International Erosion Control Association Conference slated for Raleigh in 2020
IECA will hold its annual Environmental Connection Conference on February 23-26, 2020 at the Raleigh Convention Center. Recent conference venues include Atlanta, Georgia in 2017, Long Beach, California this year, and Denver, Colorado in 2019. The trade show will likely be the biggest display of erosion and sediment control and stormwater management vendors in North Carolina's history. Educational sessions from E&SC professionals all over the world will assemble in Raleigh for this event. Field tours featuring NCSU's Sediment and Erosion Control Research Facility will be visited by hundreds. Over two thousand attendees and vendors are expected. Make plans to attend and consider presenting a paper or presentation or volunteer to help. Contact Ted Sherrod for more information.
Thanks to all my E&SC colleagues and friends for your prayers and words of encouragement after my recent illness. Thankfully, I am making good progress towards a full recovery.
Keep it between the ditches!

Ted Sherrod, NC Representative 
Florida Updates

A new stormwater manual is coming out in June to include green infrastructure and water sampling instructions. Their certification program is now online and automated. There will be four Muddy Water Blues events in the fall in Miami, Tampa, Jacksonville, and Pensacola.
All events can be registered for by going to our State of Florida's webpage link: .
 Hal Lunsford, ESIII - Statewide FSESCI Training Coordinator
Georgia Updates

Please contact Victoria if you are interested in organizing a Lunch and Learn of Networking Social Hour in 2018.

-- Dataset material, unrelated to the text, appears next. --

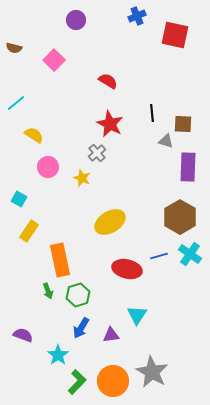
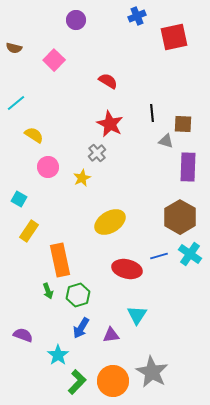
red square: moved 1 px left, 2 px down; rotated 24 degrees counterclockwise
yellow star: rotated 24 degrees clockwise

Victoria Cheplak -GA Representative
Alabama Updates

Most handbook changes are related to the Work at Auburn University's Erosion and Sediment Control Test Facility:
Check Dams
Check dams now will have a geotextile underlayment to prevent undermining.
Rock check dams will use geotextile on the front face to improve trapping efficiency.
In addition to Rock Check Dams the practice also includes information on:
  • Wattle Check Dams
  • Silt Fence Check Dams
  • Sand Bag Check Dams
Inlet Protection
This practice now encompasses ALL check dams (Fabric and Block and Gravel were incorporated into this new practice)
Inlet protection also utilizes a geotextile underlayment to prevent undermining.
The practice includes information on:
  • Silt Fence inlet protection
  • Block and Gravel inlet protection
  • Sand Bag inlet protection
  • Wattle inlet protection
Sediment Barrier
There are only 2 types of silt fence in the handbook now instead of 3.  Basically, one is reinforced and one in not.
Silt fence post spacing should be closer when ponding water.
The geotextile fabric requirements per AASHTO M288 are added.
Sediment Basin
PAM should be added upstream in a turbulent flow area and not on the first baffle as before.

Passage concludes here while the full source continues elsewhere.